El concierto de Vivaldi.
El primer movimiento puede iniciarse con una introducción lenta, a voluntad del compositor, que Vivaldi emplea en contadas oportunidades. A continuación, el movimiento se descompone en tiempo de Allegro en una sucesión de ritornellos y solos. Llamando A al ritornello y B al solo, una secuencia típica vivaldiana seria A - B - A - B - A - B - A - B - A; esto es, 5 ritornellos y 4 solos. El material empleado en todos los ritornellos se deriva siempre del primero de los mismos; el empleado en cada solo acostumbra ser diferente. Los ritornellos son interpretados por el ripieno o tutti, en oposición a los solos, confiados a los solistas. En Vivaldi el ritornello nunca es un tema, a la manera clasico-romántica, sino un conjunto de breves motivos, muchas veces simples diseños.
La música de los solos puede adoptar tres alternativas: 1) libre improvisación del solista sin relaciones temáticas con el ritornello; 2) material temático tomado del ritornello (caso poco frecuente); 3) material temático absolutamente nuevo. En Vivaldi el solo cumple dos funciones básicas: demostrar la capacidad técnica e inventiva del solista y modular de una tonalidad a otra. En cuanto al movimiento lento. Vivaldi suele adoptar fórmulas mucho más variadas que las que emplea para los tiempos extremos. Formalmente, los movimientos intermedios del concierto vivaldiano adoptan esquemas propios de arietta, pastorale, chacona, siciliana y ritmos típicos de danza. Las formas más recurridas son la siciliana y chacona.
Son los movimientos lentos de Vivaldi los más bellos y apasionantes de toda su contribución al campo del concierto: el tiempo lento permite a Vivaldi concentrarse exclusivamente en el desarrollo de la melodía.

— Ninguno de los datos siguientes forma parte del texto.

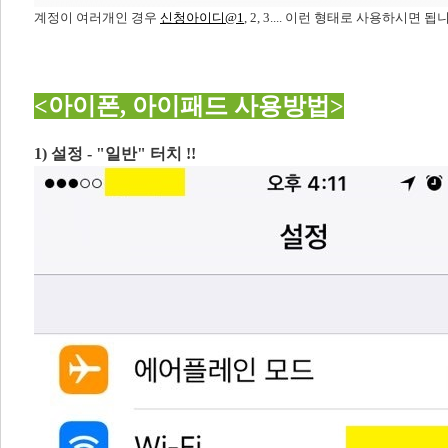
​계정이 여러개인 경우
신청아이디@1
, 2, 3.... 이런 형태로 사용하시면 됩
​<아이폰, 아이패드 사용방법>
1) 설정 - "일반" 터치 !!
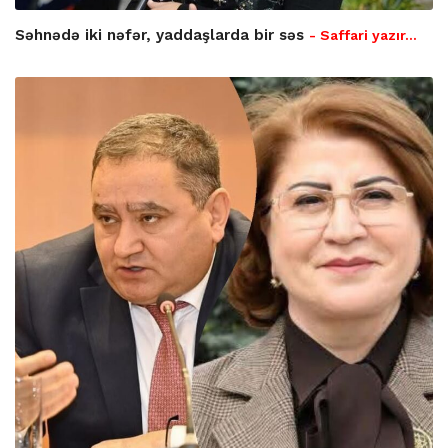
Səhnədə iki nəfər, yaddaşlarda bir səs
- Saffari yazır…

Por lo que se refiere al último movimiento, su estructura es paralela a la del primer movimiento, siguiendo por lo general la misma secuencia de ritornellos y solos y derivándose, en ocasiones, su material temático del mismo movimiento inicial, lo que obliga a conferir a Vivaldi el título de pionero en lo que al uso de la forma cíclica concierne. Hay una característica nueva, con todo, y es que Vivaldi dedicaba sus últimos movimientos a probar los recursos técnicos de sus solistas, haciéndolos pasar por pruebas de virtuosismo escalofriantes. Y esto no sólo en el terreno del violín, donde él mismo era un consumado maestro, sino también en el campo de los de viento. El concierto Il cardellino exige un instrumentista que respire por branquias, y algo parecido se podría decir del Concierto para fagot en mi menor. En la parcela exclusiva de la cuerda, Vivaldi se permite diabluras técnicas que lo emparientan a un siglo de distancia con Niccolo Paganini; así sus Bariolage (alternancia veloz de dos notas en dos o más cuerdas); Funken (parecido al anterior y consistente en trémolos sobre notas distanciadas); Vögelchen (trinos sobre las notas sobreagudas); Scordatura (cambios anormales en la afinación del instrumento); o Raketen (secuencias de fusas y semifusas).
Roger Alier
de "Enciclopedia Salvat de los Grandes Compositores"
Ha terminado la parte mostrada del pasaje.